A conclusione nel succitato Allegato A si fa riferimento anche ai cambiamenti legislativi a livello nazionale “Per tutto quanto non citato nel presente provvedimento, si richiama quanto previsto dalla D.G.R. n.29-3944/2016 e s.m.i., Allegato B riguardo alle figure professionali, nel rispetto delle novità legislative nel frattempo intervenute, con particolare riferimento alla L. n. 3 dell’11.1.2018, artt. 6 e segg., in materia di riordino delle professioni sanitarie”
In questo caso si fa riferimento alla cosiddetta Legge IORI che intervenendo sulla figura degli educatori senza titolo, stabilisce una fase transitoria che delinea la possibilità di acquisire una qualifica se in possesso di determinati requisiti. Questo a maggior ragione vale per gli psicologi che ad oggi si trovano a lavorare come educatori.
In considerazione di quanto sopra, ed in virtù dei compiti e doveri di un Ordine, in questa fase transitoria, ove la discrezionalità e la confusione, possono recare danno ed essere di intralcio allo sviluppo delle norme in oggetto, esprimiamo il seguente parere rivolto ai Dipartimenti di Salute Mentale, alle Commissioni di Vigilanza delle ASL ed infine agli organi Regionali di riferimento.
Al fine di:
- tutelare l’iter normativo Regionale in atto, specie nella sua fase transitoria;
- evitare ricorsi o atti illeciti rispetto alle normative nazionali in fase di attuazione e definizione;
- tutelare il lavoro dei nostri iscritti;
- tutelare la continuità assistenziale, prevista ma non ben definita, soggetta cioè alla discrezionalità delle Commissioni di Vigilanza, rilevata dai nostri iscritti e facilmente documentabile.
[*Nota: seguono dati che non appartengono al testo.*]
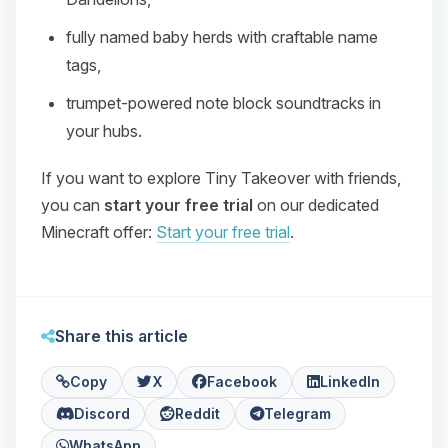
fully named baby herds with craftable name
tags,
trumpet‑powered note block soundtracks in
your hubs.
If you want to explore Tiny Takeover with friends,
you can
start your free trial
on our dedicated
Minecraft offer:
Start your free trial
.
Share this article
Copy
X
Facebook
LinkedIn
Discord
Reddit
Telegram
WhatsApp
Si ritiene utile, in questa fase normativa, applicare alla figura dello psicologo quanto già espresso nella DGR 41 allegato B, ed estendere il suo contenuto dalle SRP3 a tutte le Strutture Residenziali Psichiatriche: prevedendo cioè anche a titolo sperimentale, che il monte ore attualmente definito per educatori o tecnici della riabilitazione psichiatrica possa essere coperto anche “integralmente” da personale con il titolo di psicologo/psicoterapeuta, oltre il limite ordinario di flessibilità già riconosciuto a regime nella misura del 30%.”